Tell us more about modeling with Quads. How can people learn more about Quad based modeling?
One of the many ways to model an object is through a polygonal mesh. That mesh could be made from polygons with three sides (tris), four sides (quads), or five or more sides (n-gons). The thing about working with quads is the model behavior when subdividing or editing turns out predictable, so it is reliable to work with them.
Thomas Thomassen has created an awesome ecosystem of extensions for modeling with quads. The ones I use most are QuadFace Tools, Vertex Tools, and SubD.
“My favorite reason to work with quads is you can work with low-poly models and when you're done, you get hi-poly ones.”
I try to avoid working with hi-poly objects while I'm still modeling or editing the model. They can make the navigation, orbiting, etc. really hard, so I get them just before rendering.
What new SketchUp techniques are you excited to learn now?

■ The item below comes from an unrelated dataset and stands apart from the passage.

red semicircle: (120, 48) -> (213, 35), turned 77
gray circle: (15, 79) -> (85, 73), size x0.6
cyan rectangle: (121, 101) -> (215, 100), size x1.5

I'm currently focused on two topics.
On the one hand, I'm having fun with WrapR. This extension brings to SketchUp the possibility to create a UV mapping on any SketchUp quad-faced model. Once the UV's are done you can use Substance Painter to create insanely cool textures for you model. I think Chipp Walters has some nice tutorials about this topic, it's a good starting point to this workflow.
On the other hand, virtual reality (VR) has become a valuable and significant topic among the arch-viz community. I've experienced nice results with some software like RenderLights or Unreal Engine. Once you create a 3D model with SketchUp (a building) it's possible to export it to those programs. Then you can generate a unique experience where the customers can see this unbuilt architecture as if they were there. There are a lot of talented people working on VR, I'm sure we'll see great things in the next few years!